Work item: An exact copy of each record is required.

[[ Records shown, beginning ]]

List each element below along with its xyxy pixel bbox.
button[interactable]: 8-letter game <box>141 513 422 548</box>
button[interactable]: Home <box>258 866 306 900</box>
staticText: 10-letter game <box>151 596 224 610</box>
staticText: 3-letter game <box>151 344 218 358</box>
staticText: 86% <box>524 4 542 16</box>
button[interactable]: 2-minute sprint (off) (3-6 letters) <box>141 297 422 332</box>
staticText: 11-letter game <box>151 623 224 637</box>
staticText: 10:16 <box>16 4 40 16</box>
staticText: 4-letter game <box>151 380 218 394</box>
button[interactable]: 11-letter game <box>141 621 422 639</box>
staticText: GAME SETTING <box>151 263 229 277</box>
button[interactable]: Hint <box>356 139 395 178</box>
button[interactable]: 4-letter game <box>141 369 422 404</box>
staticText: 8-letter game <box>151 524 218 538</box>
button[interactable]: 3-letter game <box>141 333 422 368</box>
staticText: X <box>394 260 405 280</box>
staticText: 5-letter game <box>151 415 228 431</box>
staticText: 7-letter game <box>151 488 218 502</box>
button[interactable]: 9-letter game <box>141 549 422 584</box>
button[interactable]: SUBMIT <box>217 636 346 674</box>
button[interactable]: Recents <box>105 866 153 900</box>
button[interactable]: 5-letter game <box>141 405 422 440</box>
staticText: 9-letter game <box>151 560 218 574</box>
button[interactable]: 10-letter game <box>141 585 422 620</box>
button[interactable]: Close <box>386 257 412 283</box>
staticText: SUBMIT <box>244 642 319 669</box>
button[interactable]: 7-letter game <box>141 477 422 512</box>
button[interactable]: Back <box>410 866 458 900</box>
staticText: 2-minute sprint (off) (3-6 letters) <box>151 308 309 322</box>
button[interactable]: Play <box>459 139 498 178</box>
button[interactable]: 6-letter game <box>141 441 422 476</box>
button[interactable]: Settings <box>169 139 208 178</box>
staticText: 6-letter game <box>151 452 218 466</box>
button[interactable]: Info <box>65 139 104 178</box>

[[ Records shown, end ]]

Result of this task:
List each element below along with its xyxy pixel bbox.
button[interactable]: 8-letter game <box>141 513 422 548</box>
button[interactable]: Home <box>258 866 306 900</box>
staticText: 10-letter game <box>151 596 224 610</box>
staticText: 3-letter game <box>151 344 218 358</box>
staticText: 86% <box>524 4 542 16</box>
button[interactable]: 2-minute sprint (off) (3-6 letters) <box>141 297 422 332</box>
staticText: 11-letter game <box>151 623 224 637</box>
staticText: 10:16 <box>16 4 40 16</box>
staticText: 4-letter game <box>151 380 218 394</box>
button[interactable]: 11-letter game <box>141 621 422 639</box>
staticText: GAME SETTING <box>151 263 229 277</box>
button[interactable]: Hint <box>356 139 395 178</box>
button[interactable]: 4-letter game <box>141 369 422 404</box>
staticText: 8-letter game <box>151 524 218 538</box>
button[interactable]: 3-letter game <box>141 333 422 368</box>
staticText: X <box>394 260 405 280</box>
staticText: 5-letter game <box>151 415 228 431</box>
staticText: 7-letter game <box>151 488 218 502</box>
button[interactable]: 9-letter game <box>141 549 422 584</box>
button[interactable]: SUBMIT <box>217 636 346 674</box>
button[interactable]: Recents <box>105 866 153 900</box>
button[interactable]: 5-letter game <box>141 405 422 440</box>
staticText: 9-letter game <box>151 560 218 574</box>
button[interactable]: 10-letter game <box>141 585 422 620</box>
button[interactable]: Close <box>386 257 412 283</box>
staticText: SUBMIT <box>244 642 319 669</box>
button[interactable]: 7-letter game <box>141 477 422 512</box>
button[interactable]: Back <box>410 866 458 900</box>
staticText: 2-minute sprint (off) (3-6 letters) <box>151 308 309 322</box>
button[interactable]: Play <box>459 139 498 178</box>
button[interactable]: 6-letter game <box>141 441 422 476</box>
button[interactable]: Settings <box>169 139 208 178</box>
staticText: 6-letter game <box>151 452 218 466</box>
button[interactable]: Info <box>65 139 104 178</box>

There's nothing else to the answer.